Cosa vuole l’Europa? è un libro di analisi e di domanda. Quanto alla pars construens, va detto che la ricetta per evadere dall’impasse può suonare, a una prima lettura, un po’ ingenua: «spetta ai popoli, ai lavoratori europei, ai movimenti degli “indignati” imprimere il loro marchio al corso della storia, e impedire il saccheggio e la distruzione su larga scala» (p. 11). Come? Risposta: «ripristinando l’egemonia dei principi etici politici e sociali, contro la logica del profitto. Come ci arriveremo? Grazie alla dinamica delle lotte sociali» (ibid.). Il concetto di lotta etico-sociale vorrebbe essere, mi pare, una rimodulazione di quello marxista di lotta di classe (che, come noto, non gode di buona salute in epoca postfordista). A tal fine, si deve far leva sull’ipotesi di una riattivazione del cittadino europeo, ottenibile rompendo «le catene della passività sociale sulle quali si è fondata la costruzione europea dopo il 1989» (p. 11).
Ci si crede attivi, e, al contrario, ci si scopre agiti da una passivizzazione latente ma inesorabile, che riguarda, per quanto detto, il livello materiale dei corpi (individuali e politico-sociali), il tempo e il senso. D’altra parte, tutti noi viviamo – sostiene Žižek, glossando Alain Badiou – in uno spazio sociale cui corrisponde un’esperienza che è senza mondo e in cui il senso è sempre più rarefatto e i significati simbolici eternamente differiti, spostati, de-localizzati (come lo sono anche, del resto, gli apparati materiali produttivi). Ma «in un simile spazio, la sola forma di protesta che può aver luogo è una violenza priva di senso» (p. 102).

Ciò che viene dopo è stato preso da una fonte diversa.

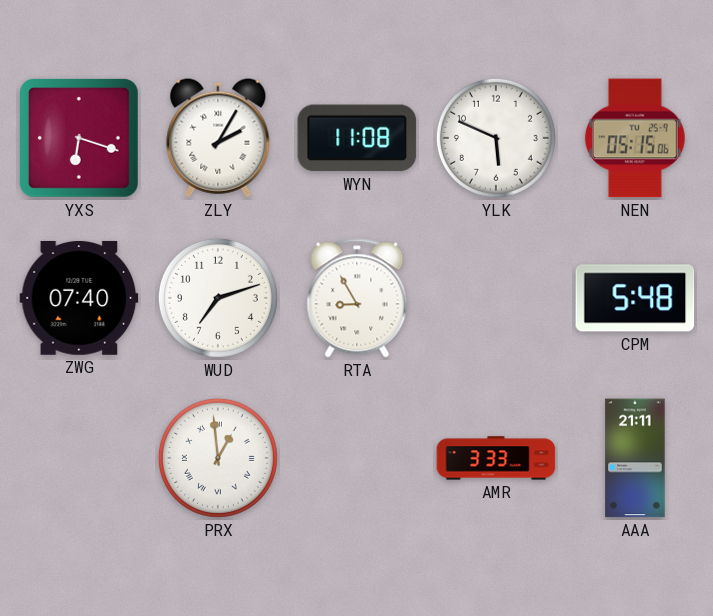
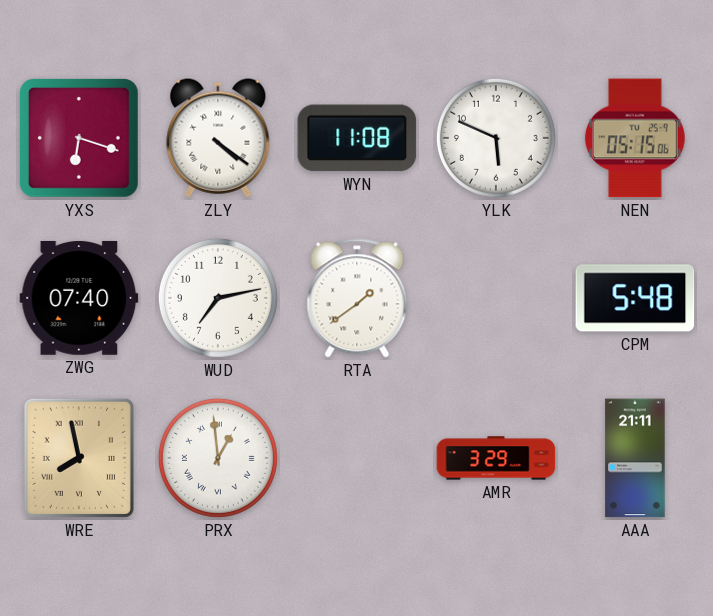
ZLY: 2:05 -> 4:21
WUD: 7:12 -> 7:13
RTA: 8:55 -> 1:39
WRE: none -> 7:58
AMR: 3:33 -> 3:29
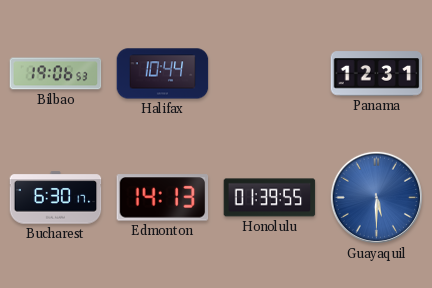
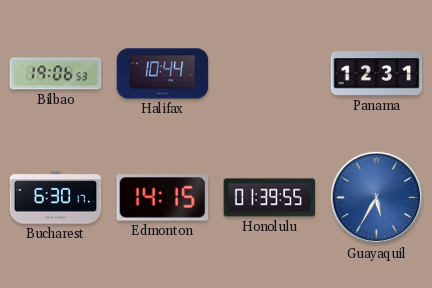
Edmonton: 14:13 -> 14:15
Guayaquil: 5:30 -> 5:35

Il maggiore pericolo con cui il pensiero critico radicale deve misurarsi resta, cioè, la forma stessa del capitalismo. Esso è dotato di una capacità di adattamento plastico a qualsiasi spazio storico e sociale: «anche se in virtù del suo essere globale abbraccia il mondo intero, [il capitalismo] sostiene una costellazione ideologica “senza mondo” al cui interno le persone sono private della possibilità di localizzare il significato» (ibid.). In questo senso, quanto sostenuto su temi quali Cipro, Grecia, bancarotta, speculazione, assume una portata globale, e, in ogni caso, riguarda molto da vicino anche altre realtà regionali.
Fra cui, forse, l’Italia: «ricordiamo la classica scena da cartone animato – scrive Žižek – in cui un gatto continua a camminare sul bordo del precipizio, ignorando di non avere più la terra sotto i piedi: precipita solo quando guarda giù e si accorge di essere sospeso nel baratro. Non è lo stesso modo in cui possono sentirsi oggi i ciprioti? Sono consapevoli che Cipro non sarà più la stessa, che c’è una caduta catastrofica degli standard di vita, ma il pieno impatto di questa caduta non è ancora interamente sentito, così per un breve periodo possono permettersi di andare avanti con la loro normale quotidianità come il gatto che cammina tranquillamente nel vuoto» (pp. 16-17).
Siamo forse anche noi come il gatto dei cartoni animati, cioè come qualcuno che cammina sospeso nel vuoto di una speculazione a termine?